第一次世界大戦後、アルスーズィーはレバノンの在俗会(Institut Laic)で学び始めた。そこで哲学に触れると共に、フランス語の語学力を極めた。一方で無神論者として煙たがられた。彼はしばしば、「神の子より地上の我々のほうがよほど様々な問題を解決できる」と言っていた[3]。修了後、アンティオキアの中等学校の数学教師の職を得たが、その後アルスーズ学区を統率する職に就き、1924年から1926年まで務めた。1927年、フランス高等弁務事務所から奨学金を得てソルボンヌ大学(パリ大学)に留学した。

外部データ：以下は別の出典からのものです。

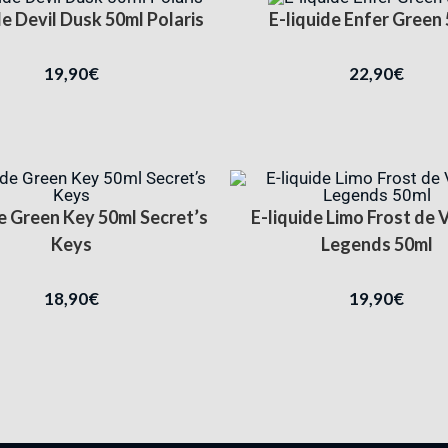
de Devil Dusk 50ml Polaris
E-liquide Enfer Green
19,90
€
22,90
€
de Green Key 50ml Secret’s
E-liquide Limo Frost de 
Keys
Legends 50ml
18,90
€
19,90
€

1930年まで留学していたが、学位を得ることは無かった。留学中、前植民地行政官ジャン・ガルミエと親交を結んだ。ソルボンヌでは19世紀ヨーロッパ哲学に魅せられ、ジョルジュ・デュマ、エミール・ブレイエレオン・ブランシュヴィック(彼の指導教授)、アンリ・ベルクソンヨハン・ゴットリープ・フィヒテなどの哲学に関心を持った。最も影響を受けた書籍は、ベルクソンの『創造的進化』(L'Evolution creatrice)、フィヒテの『ドイツ国民に告ぐ』(Reden an die Deutsche Nation)であった。思想家の中ではフィヒテに最も共感していた。
アレクサンドレッタ問題とバアス運動の創設:1930年?1939年アンティオキアでの教員時代

1930年にシリアに戻り、1932年からアンティオキアで教員を勤めた。フランス植民地当局は彼がシリア内で生徒にヨーロッパ哲学やフランス革命などの話題について教えることを禁じた。フランス革命の理念である「自由、平等、博愛」について生徒に説くと、教室から追放された。1934年、学生クラブであるクラブ・デ・ボザールを創設し、フランス文化の拡散をはかった。フランス当局はクラブに難色を示したが、このことが本格的な政治活動のきっかけとなり、アラブ・ナショナリストへと傾いていった[4]

1933年8月、レバノン・カルナーイルで50人のアラブ・ナショナリストとともに民族行動同盟(LNA)を結成した。LNAはオスマン帝国時代のエリートの支配を受けない数少ないアラブ系政党の一つだった。LNAのメンバーは若く、西欧で教育を受けたものが多かった。